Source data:
────────────────────

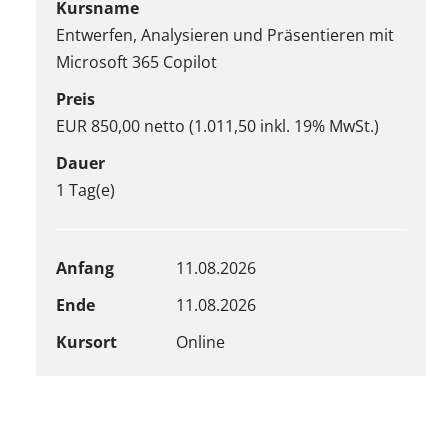
Kursname
Entwerfen, Analysieren und Präsentieren mit
Microsoft 365 Copilot
Preis
EUR 850,00 netto (1.011,50 inkl. 19% MwSt.)
Dauer
1 Tag(e)
Anfang
11.08.2026
Ende
11.08.2026
Kursort
Online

────────────────────

Assignment: Reprint every record exactly and skip the pictures.

Solution to the problem:
Kursname
Entwerfen, Analysieren und Präsentieren mit
Microsoft 365 Copilot
Preis
EUR 850,00 netto (1.011,50 inkl. 19% MwSt.)
Dauer
1 Tag(e)
Anfang
11.08.2026
Ende
11.08.2026
Kursort
Online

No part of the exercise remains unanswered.